Court Opinion

ID: 9789030
Source: CourtListenerOpinion
Date Created: 2023-08-31 01:25:58.221431+00
Date Added: 2024-06-11T07:37:18.987417
License: Public Domain

*1163CORRIGAN, J., Concurring.
I concur in the majority’s affirming in part and reversing in part the Court of Appeal’s judgment. In particular, I agree with the majority’s conclusion that substantial evidence supports defendant’s conviction for aggravated kidnapping. (Maj. opn., ante, at p. 1153.) I think it unnecessary to go further and discuss the asportation standard for simple kidnapping in 1997. (Maj. opn., ante, at pp. 1154-1155.)

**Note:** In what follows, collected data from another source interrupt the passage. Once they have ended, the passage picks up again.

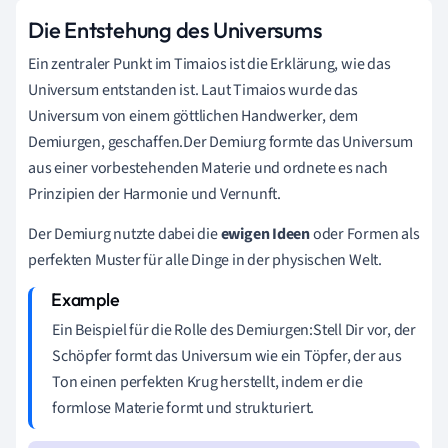
Die Entstehung des Universums
Ein zentraler Punkt im Timaios ist die Erklärung, wie das
Universum entstanden ist. Laut Timaios wurde das
Universum von einem göttlichen Handwerker, dem
Demiurgen, geschaffen.Der Demiurg formte das Universum
aus einer vorbestehenden Materie und ordnete es nach
Prinzipien der Harmonie und Vernunft.
Der Demiurg nutzte dabei die
ewigen Ideen
oder Formen als
perfekten Muster für alle Dinge in der physischen Welt.
Ein Beispiel für die Rolle des Demiurgen:Stell Dir vor, der
Schöpfer formt das Universum wie ein Töpfer, der aus
Ton einen perfekten Krug herstellt, indem er die
formlose Materie formt und strukturiert.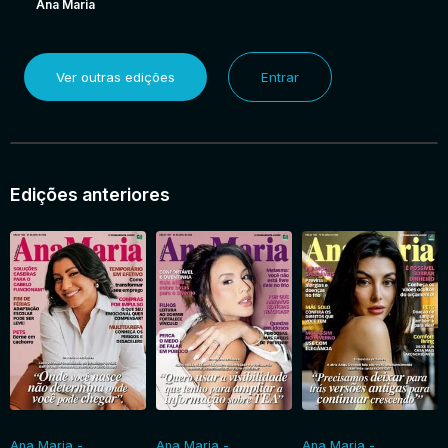
Ana Maria
Ver outras edições
Entrar
Edições anteriores
Ana Maria -
Ana Maria -
Ana Maria -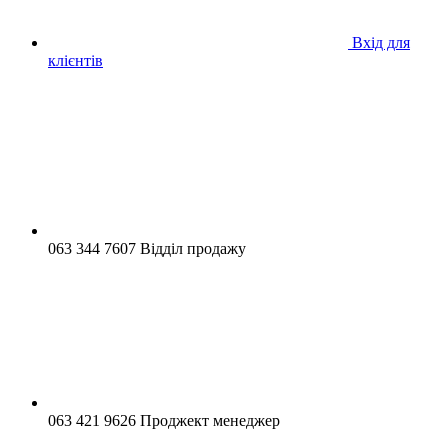
Вхід для
клієнтів
063 344 7607 Відділ продажу
063 421 9626 Проджект менеджер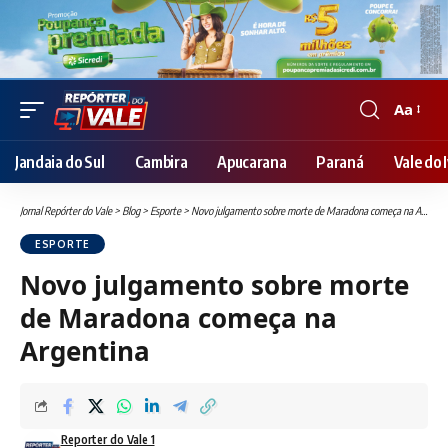
Aa
Font
Resizer
Jandaia do Sul
Cambira
Apucarana
Paraná
Vale do I
Jornal Repórter do Vale
>
Blog
>
Esporte
>
Novo julgamento sobre morte de Maradona começa na Argentina
ESPORTE
Novo julgamento sobre morte
de Maradona começa na
Argentina
Reporter do Vale 1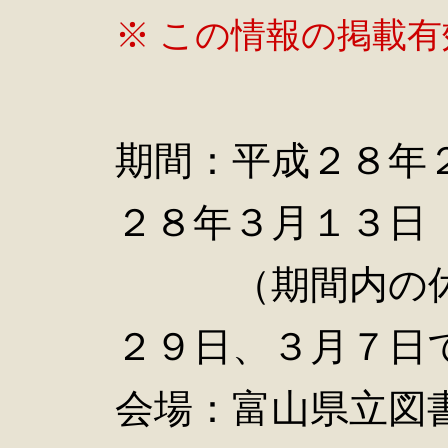
※ この情報の掲載
期間：平成２８年
２８年３月１３日
（期間内の休館
２９日、３月７日
会場：富山県立図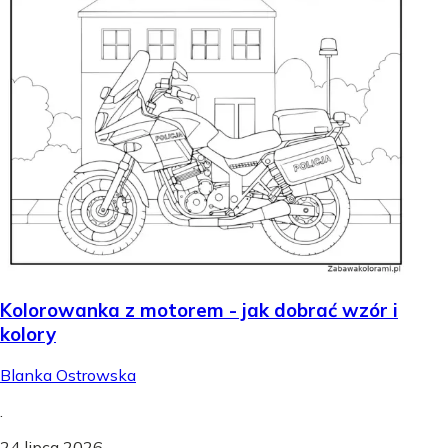
Kolorowanka z motorem - jak dobrać wzór i
kolory
Blanka Ostrowska
.
24 lipca 2026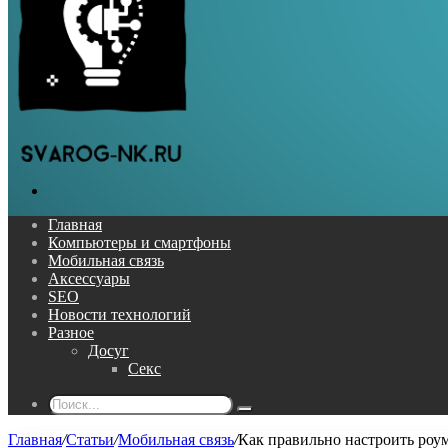
Поиск...
Главная
Компьютеры и смартфоны
Мобильная связь
Аксессуары
SEO
Новости технологий
Разное
Досуг
Секс
Поиск...
Главная
/
Статьи
/
Мобильная связь
/
Как правильно настроить роу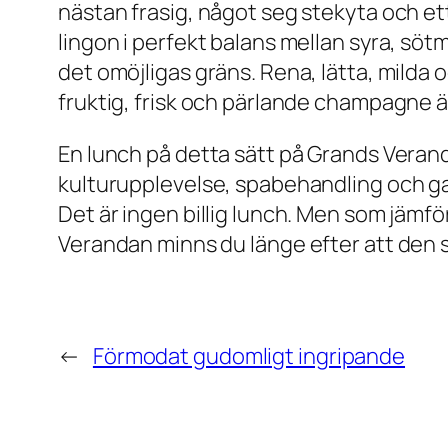
nästan frasig, något seg stekyta och ett
lingon i perfekt balans mellan syra, söt
det omöjligas gräns. Rena, lätta, milda
fruktig, frisk och pärlande champagne ä
En lunch på detta sätt på Grands Veran
kulturupplevelse, spabehandling och g
Det är ingen billig lunch. Men som jämf
Verandan minns du länge efter att den s
←
Förmodat gudomligt ingripande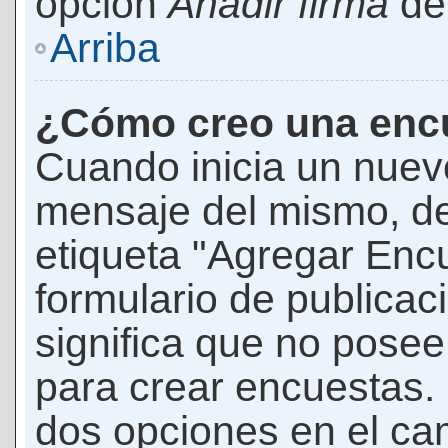
opción
Añadir firma
den
Arriba
¿Cómo creo una enc
Cuando inicia un nuevo
mensaje del mismo, de
etiqueta "Agregar Enc
formulario de publicaci
significa que no pose
para crear encuestas. 
dos opciones en el ca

As the majority notes, defendant asserts “the evidence of asportation was insufficient because it showed the victim was moved less than 90 feet. He maintains that, at the time of his crime, simple kidnapping required a movement of more than 90 feet, and because simple kidnapping was a lesser included offense of aggravated kidnapping, kidnapping for rape must have required a movement of more than 90 feet.” (Maj. opn., ante, at p. 1154.) The response to this argument is that here, defendant was convicted of aggravated, not simple kidnapping. At the time of his crime, we had recently reaffirmed that for aggravated kidnapping “there is no minimum number of feet a defendant must move a victim.” (People v. Rayford (1994) 9 Cal.4th 1, 12 [36 Cal.Rptr.2d 317, 884 P.2d 1369]; see People v. Daniels (1969) 71 Cal.2d 1119, 1128 [80 Cal.Rptr. 897, 459 P.2d 225] [to define the required movement “in terms of a specific number of inches or feet or miles would be open to a charge of arbitrariness”].)
Appellant’s petition for a rehearing was denied November 1, 2006, and the opinion was modified to read as printed above.